In the copy, include every entry exactly but none of the pictures.

Extracted page text data:
※

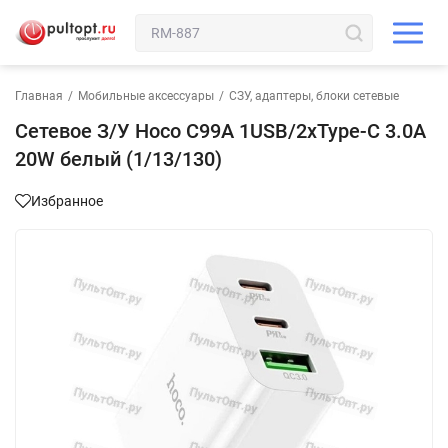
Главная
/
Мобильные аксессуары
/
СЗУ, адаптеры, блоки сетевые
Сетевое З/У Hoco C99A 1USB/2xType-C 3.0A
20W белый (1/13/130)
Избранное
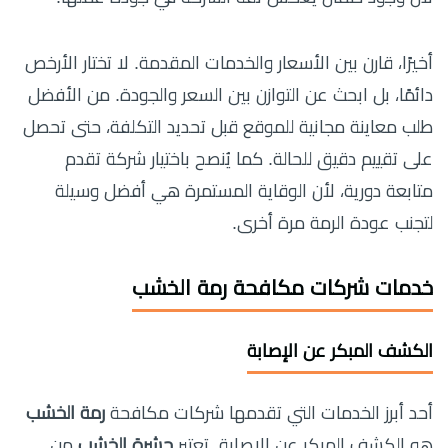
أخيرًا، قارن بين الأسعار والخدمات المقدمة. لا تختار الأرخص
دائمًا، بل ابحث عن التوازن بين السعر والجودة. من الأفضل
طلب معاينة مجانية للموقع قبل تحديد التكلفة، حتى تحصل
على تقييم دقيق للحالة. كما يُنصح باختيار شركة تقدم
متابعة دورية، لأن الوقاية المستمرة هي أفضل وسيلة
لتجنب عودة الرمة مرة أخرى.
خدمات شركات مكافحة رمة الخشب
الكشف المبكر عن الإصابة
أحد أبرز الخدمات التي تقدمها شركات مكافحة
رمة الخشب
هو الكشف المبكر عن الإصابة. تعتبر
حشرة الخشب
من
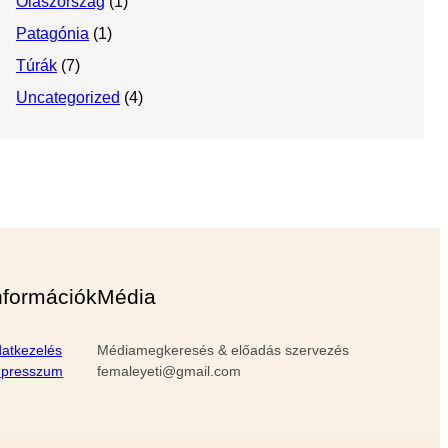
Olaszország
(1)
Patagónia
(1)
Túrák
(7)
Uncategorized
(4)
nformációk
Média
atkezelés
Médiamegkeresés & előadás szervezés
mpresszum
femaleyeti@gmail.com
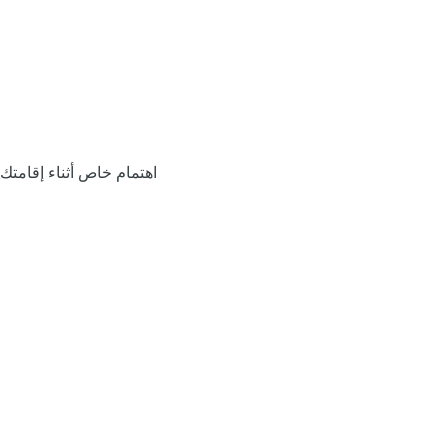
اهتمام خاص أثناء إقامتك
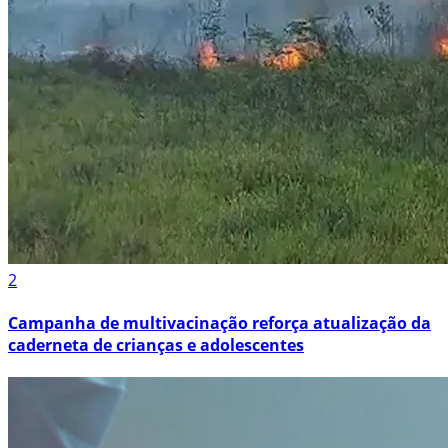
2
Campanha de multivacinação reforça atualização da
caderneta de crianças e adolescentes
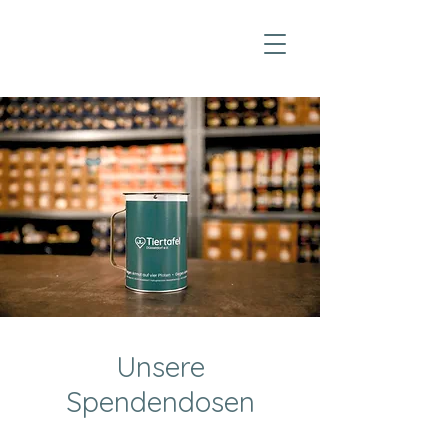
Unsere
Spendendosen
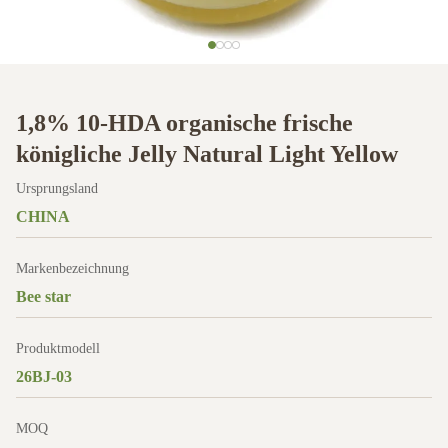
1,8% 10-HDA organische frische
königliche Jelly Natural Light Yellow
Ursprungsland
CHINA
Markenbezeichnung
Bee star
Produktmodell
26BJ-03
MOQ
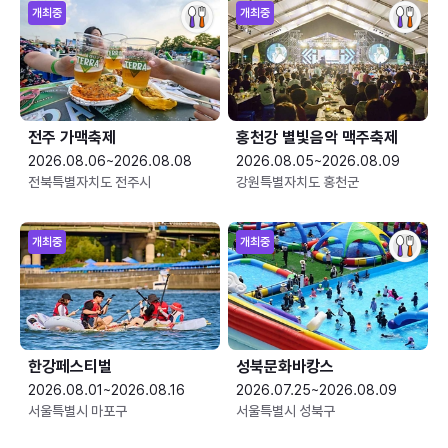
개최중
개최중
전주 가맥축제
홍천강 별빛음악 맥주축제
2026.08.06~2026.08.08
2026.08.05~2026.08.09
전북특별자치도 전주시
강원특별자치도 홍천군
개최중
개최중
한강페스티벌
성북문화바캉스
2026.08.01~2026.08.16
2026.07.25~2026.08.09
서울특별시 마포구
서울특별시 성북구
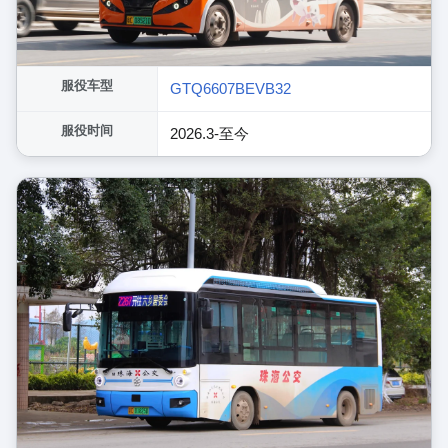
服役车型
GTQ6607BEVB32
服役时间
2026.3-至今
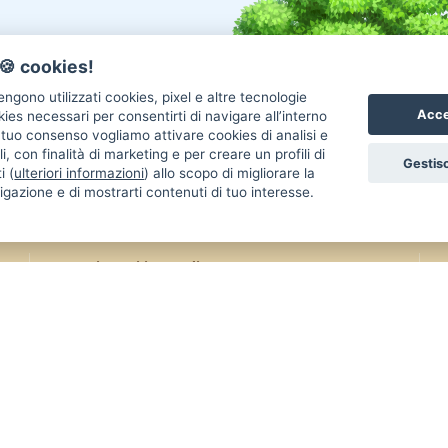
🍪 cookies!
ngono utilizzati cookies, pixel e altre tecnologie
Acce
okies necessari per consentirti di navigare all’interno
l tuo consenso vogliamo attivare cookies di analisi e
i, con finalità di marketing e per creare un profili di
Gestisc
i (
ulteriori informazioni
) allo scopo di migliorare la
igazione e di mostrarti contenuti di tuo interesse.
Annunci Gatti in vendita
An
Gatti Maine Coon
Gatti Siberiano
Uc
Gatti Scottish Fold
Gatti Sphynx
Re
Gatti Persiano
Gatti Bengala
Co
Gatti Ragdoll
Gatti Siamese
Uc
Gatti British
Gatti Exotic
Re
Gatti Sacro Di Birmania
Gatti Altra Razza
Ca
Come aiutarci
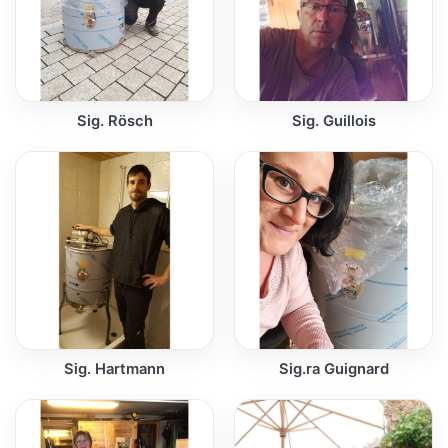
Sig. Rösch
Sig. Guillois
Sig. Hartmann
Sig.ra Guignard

※

■ **Response box**
Главная
/
Мобильные аксессуары
/
СЗУ, адаптеры, блоки сетевые
Сетевое З/У Hoco C99A 1USB/2xType-C 3.0A
20W белый (1/13/130)
Избранное
أخيرًا، قارن بين الأسعار والخدمات المقدمة. لا تختار الأرخص
دائمًا، بل ابحث عن التوازن بين السعر والجودة. من الأفضل
طلب معاينة مجانية للموقع قبل تحديد التكلفة، حتى تحصل
على تقييم دقيق للحالة. كما يُنصح باختيار شركة تقدم
متابعة دورية، لأن الوقاية المستمرة هي أفضل وسيلة
لتجنب عودة الرمة مرة أخرى.
خدمات شركات مكافحة رمة الخشب
الكشف المبكر عن الإصابة
أحد أبرز الخدمات التي تقدمها شركات مكافحة
رمة الخشب
هو الكشف المبكر عن الإصابة. تعتبر
حشرة الخشب
من
Olaszország
(1)
Patagónia
(1)
Túrák
(7)
Uncategorized
(4)
nformációk
Média
atkezelés
Médiamegkeresés & előadás szervezés
mpresszum
femaleyeti@gmail.com
اهتمام خاص أثناء إقامتك
2
Campanha de multivacinação reforça atualização da
caderneta de crianças e adolescentes
Unsere
Spendendosen
1,8% 10-HDA organische frische
königliche Jelly Natural Light Yellow
Ursprungsland
CHINA
Markenbezeichnung
Bee star
Produktmodell
26BJ-03
MOQ
개최중
개최중
전주 가맥축제
홍천강 별빛음악 맥주축제
2026.08.06~2026.08.08
2026.08.05~2026.08.09
전북특별자치도 전주시
강원특별자치도 홍천군
개최중
개최중
한강페스티벌
성북문화바캉스
2026.08.01~2026.08.16
2026.07.25~2026.08.09
서울특별시 마포구
서울특별시 성북구
服役车型
GTQ6607BEVB32
服役时间
2026.3-至今
🍪 cookies!
ngono utilizzati cookies, pixel e altre tecnologie
Acce
okies necessari per consentirti di navigare all’interno
l tuo consenso vogliamo attivare cookies di analisi e
i, con finalità di marketing e per creare un profili di
Gestisc
i (
ulteriori informazioni
) allo scopo di migliorare la
igazione e di mostrarti contenuti di tuo interesse.
Annunci Gatti in vendita
An
Gatti Maine Coon
Gatti Siberiano
Uc
Gatti Scottish Fold
Gatti Sphynx
Re
Gatti Persiano
Gatti Bengala
Co
Gatti Ragdoll
Gatti Siamese
Uc
Gatti British
Gatti Exotic
Re
Gatti Sacro Di Birmania
Gatti Altra Razza
Ca
Come aiutarci
Sig. Rösch
Sig. Guillois
Sig. Hartmann
Sig.ra Guignard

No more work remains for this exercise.